Effective April 26, 1996 Consumers Glass turned the purchase of non-furnace ready recycled glass in Ontario over to Rosen Continental Inc. They process it into a quality product at their new state-of-the-art facility in Guelph.
Why did Consumers Glass change the recycling system?
Specifically Consumers Glass wants to use a lot more recycled glass in its production of new glass containers, and it is looking for a consistent reliable quantity and quality of furnace ready material. Last issue, Glass Works shared with its readers the results of an end-market analysis. Even though it indicated the processing and end market capabilities significantly exceeded the supply from municipal recycling programs in 1995, Consumers Glass wanted a facility that could absorb future growth.
Kipling has space restrictions that make expansion impossible. Rosen Continental, recognizing the potential for growth in the market place and to address its own need for larger facilities, presented a site closer to Toronto, and central to the province.
What are the drivers of the anticipated growth? Consumers Glass believes that householders should be given an economic choice when making the decision to dispose or recycle their used packaging.
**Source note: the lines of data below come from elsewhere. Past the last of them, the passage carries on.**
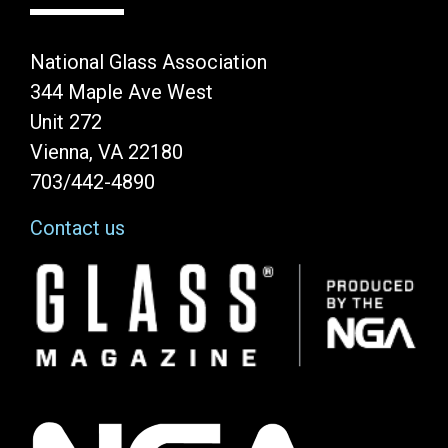
National Glass Association
344 Maple Ave West
Unit 272
Vienna, VA 22180
703/442-4890
Contact us
Image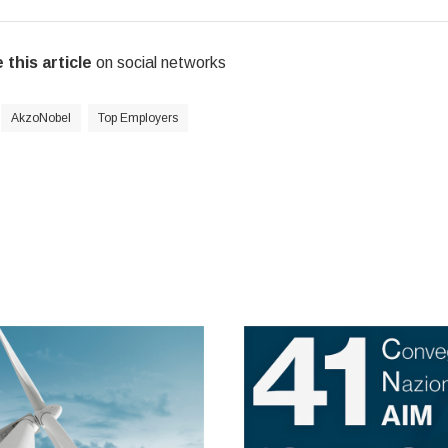
 this article
on social networks
AkzoNobel
Top Employers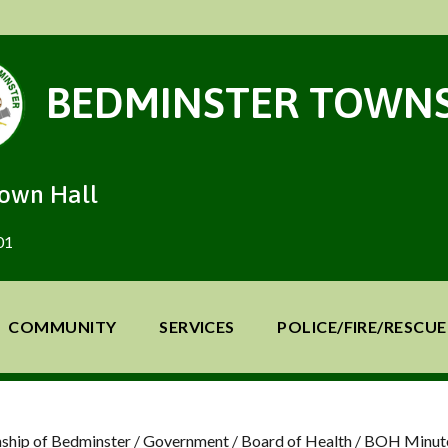
BEDMINSTER TOWNS
Town Hall
01
COMMUNITY
SERVICES
POLICE/FIRE/RESCUE
ship of Bedminster
/
Government
/
Board of Health
/
BOH Minut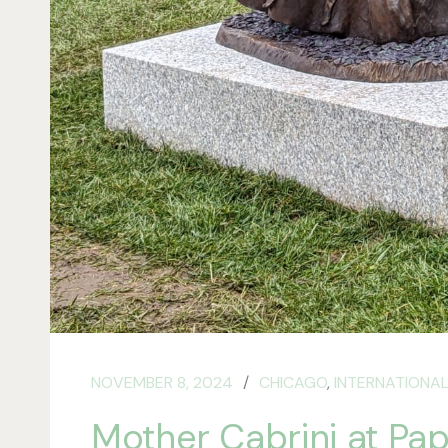
NOVEMBER 8, 2024
CHICAGO
,
INTERNATIONAL
Mother Cabrini at Papa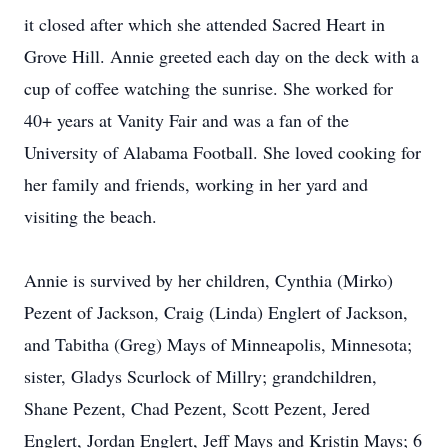
it closed after which she attended Sacred Heart in
Grove Hill. Annie greeted each day on the deck with a
cup of coffee watching the sunrise. She worked for
40+ years at Vanity Fair and was a fan of the
University of Alabama Football. She loved cooking for
her family and friends, working in her yard and
visiting the beach.
Annie is survived by her children, Cynthia (Mirko)
Pezent of Jackson, Craig (Linda) Englert of Jackson,
and Tabitha (Greg) Mays of Minneapolis, Minnesota;
sister, Gladys Scurlock of Millry; grandchildren,
Shane Pezent, Chad Pezent, Scott Pezent, Jered
Englert, Jordan Englert, Jeff Mays and Kristin Mays; 6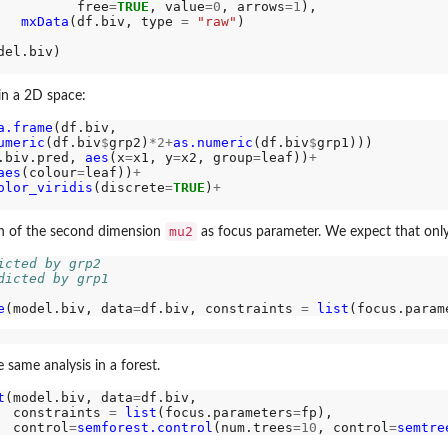
          free
=
TRUE
, value
=0
, arrows
=1
),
Today 2700 communities in North America have opted for some form of user pay approach for garbage. One of the outcomes of user pay is the rapid change in behaviour of people to reduce garbage generation and increase recycling. Overwhelmingly, results in these communities have shown a substantial change in recycling rates, from a modest 62% to a whopping 528% increase.
What should the recycling community expect next? As Glass Works projected in our June 1993 issue ( Vol. 4, No 2) the recycling system is becoming more flexible, responding to local market realities while the global objective to divert material from landfill becomes stronger. Resource Priority Management, the RPMreg. model, is based on obtaining the highest value from the materials or resources involved. Glass Works believes that Activity-Based Costing (ABC), introduced last issue, is a sophisticated tool that will help program owners and operators determine RPMreg. priorities.
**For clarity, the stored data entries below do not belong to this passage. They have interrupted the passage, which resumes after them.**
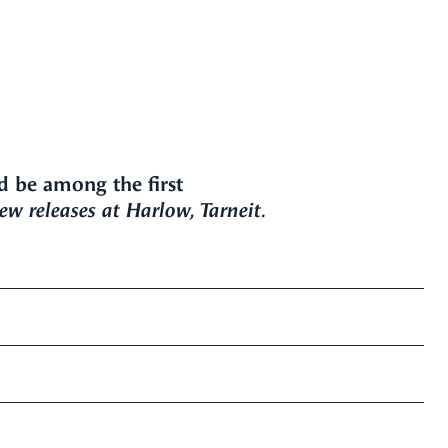
d be among the first
w releases at Harlow, Tarneit.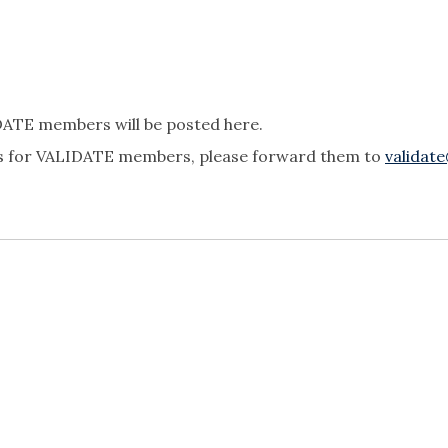
IDATE members will be posted here.
ties for VALIDATE members, please forward them to
validat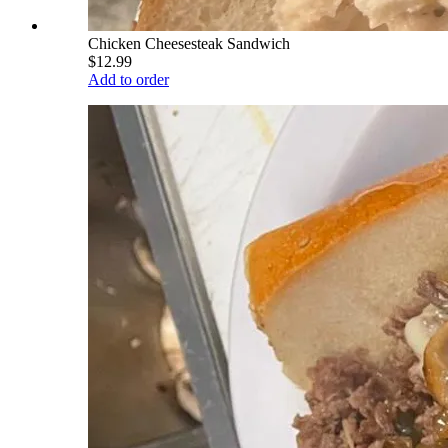
Chicken Cheesesteak Sandwich
$12.99
Add to order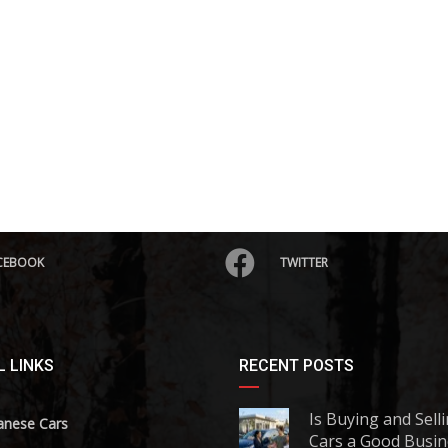
CEBOOK
TWITTER
 LINKS
RECENT POSTS
Is Buying and Sell
anese Cars
Cars a Good Busin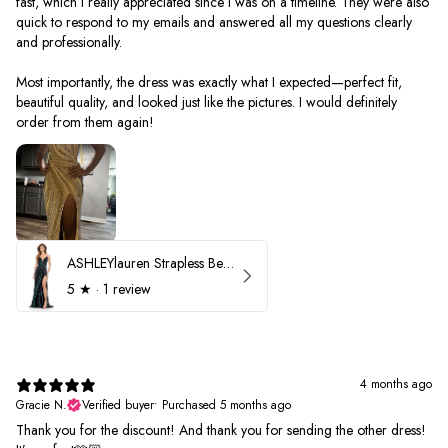
fast, which I really appreciated since I was on a timeline. They were also
quick to respond to my emails and answered all my questions clearly
and professionally.
Most importantly, the dress was exactly what I expected—perfect fit,
beautiful quality, and looked just like the pictures. I would definitely
order from them again!
ASHLEYlauren Strapless Beaded Prom Dress 12231
5
★ ·
1 review
4 months ago
Gracie N.
Verified buyer
•
Purchased 5 months ago
Thank you for the discount! And thank you for sending the other dress!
Glass Works believes that recycling will become more competitive. And competition will drive program efficiency. Certainly the recycling community has indicated a high degree of interest in ABC, over 500 copies of the ABC report have been requested.
Competition will also drive quality up. Higher product quality is a positive consequence for all stakeholders.
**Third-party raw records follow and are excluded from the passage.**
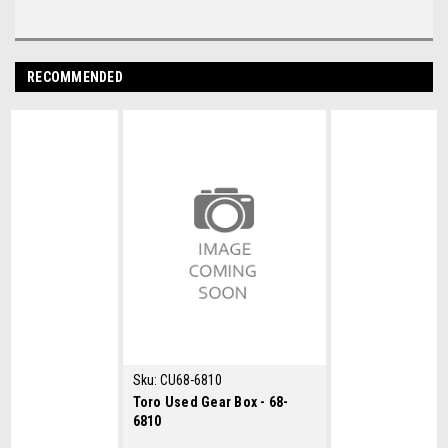
RECOMMENDED
Sku:
CU68-6810
Toro Used Gear Box - 68-
6810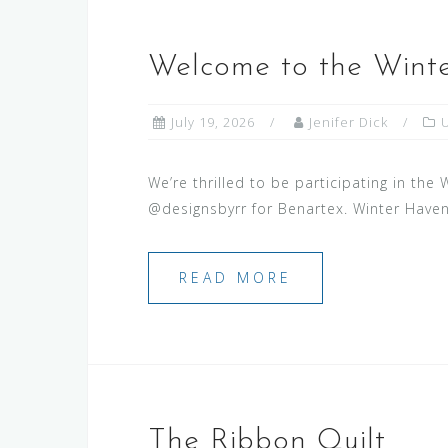
Welcome to the Winte
July 19, 2026
Jenifer Dick
We’re thrilled to be participating in the
@designsbyrr for Benartex. Winter Haven 
READ MORE
The Ribbon Quilt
It also reinforces the fact that recycling programs do not manage waste, they handle and ship raw material for remanufacturing. Of all materials container glass provides the opportunity for a truly closed loop production cycle. Glass container production is a never ending story
The key elements of this approach are very simple.
RPM® is:
systematic
cyclic
resource based
synergistic
autonomous
influential
dynamic
It is part of a management system to balance economic and environmental criteria.